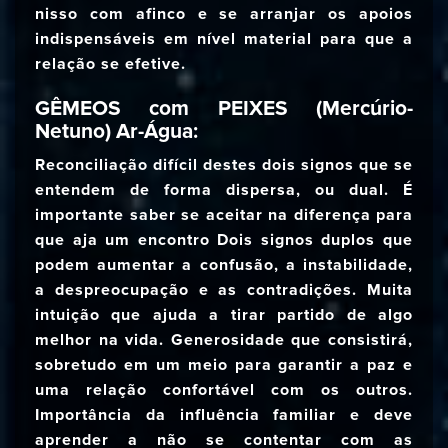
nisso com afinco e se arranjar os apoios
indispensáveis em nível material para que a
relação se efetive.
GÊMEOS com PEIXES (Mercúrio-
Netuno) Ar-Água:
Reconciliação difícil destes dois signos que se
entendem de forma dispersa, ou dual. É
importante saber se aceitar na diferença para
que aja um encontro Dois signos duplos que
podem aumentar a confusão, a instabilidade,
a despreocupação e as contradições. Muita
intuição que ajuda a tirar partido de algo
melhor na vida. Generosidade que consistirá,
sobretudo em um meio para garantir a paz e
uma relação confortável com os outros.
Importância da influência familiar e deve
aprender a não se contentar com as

* * *

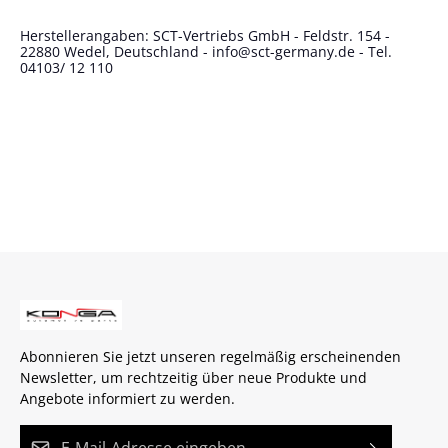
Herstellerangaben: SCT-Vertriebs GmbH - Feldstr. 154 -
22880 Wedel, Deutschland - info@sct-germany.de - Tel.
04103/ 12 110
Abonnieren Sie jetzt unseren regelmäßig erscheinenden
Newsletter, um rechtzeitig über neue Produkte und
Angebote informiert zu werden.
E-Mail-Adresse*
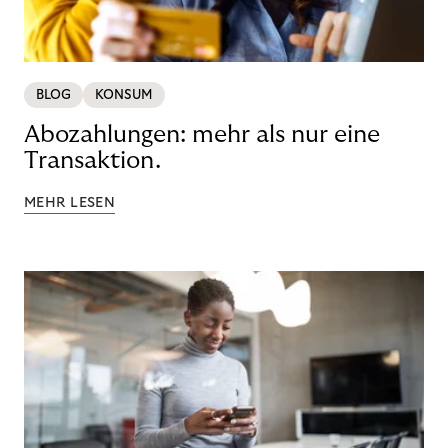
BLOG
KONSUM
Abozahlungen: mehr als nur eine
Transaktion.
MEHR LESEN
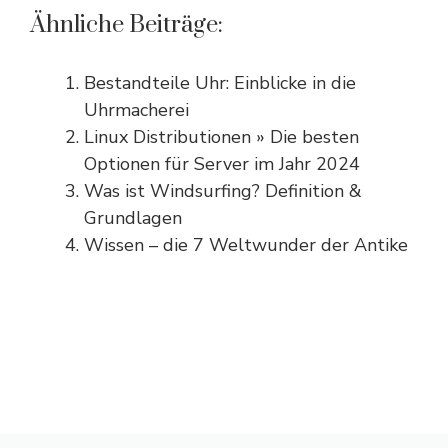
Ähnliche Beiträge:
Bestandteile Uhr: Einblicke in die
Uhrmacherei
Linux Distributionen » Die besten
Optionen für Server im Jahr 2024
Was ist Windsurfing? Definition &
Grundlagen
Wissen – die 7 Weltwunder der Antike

---

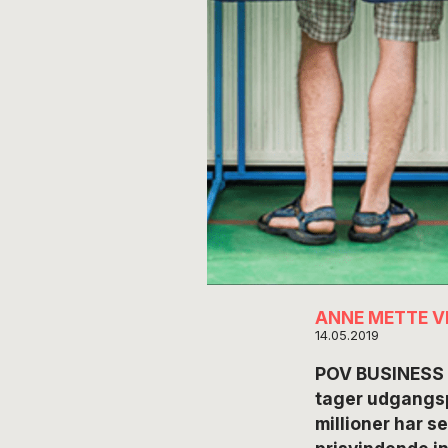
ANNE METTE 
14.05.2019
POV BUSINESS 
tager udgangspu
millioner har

▶ **Task item**
Output the material above exactly, but only from the line that carries "nisso com afinco e se arranjar os apoios" through the line that carries "entendem de forma dispersa, ou dual. É".

▶ **Written answer**
nisso com afinco e se arranjar os apoios
indispensáveis em nível material para que a
relação se efetive.
GÊMEOS com PEIXES (Mercúrio-
Netuno) Ar-Água:
Reconciliação difícil destes dois signos que se
entendem de forma dispersa, ou dual. É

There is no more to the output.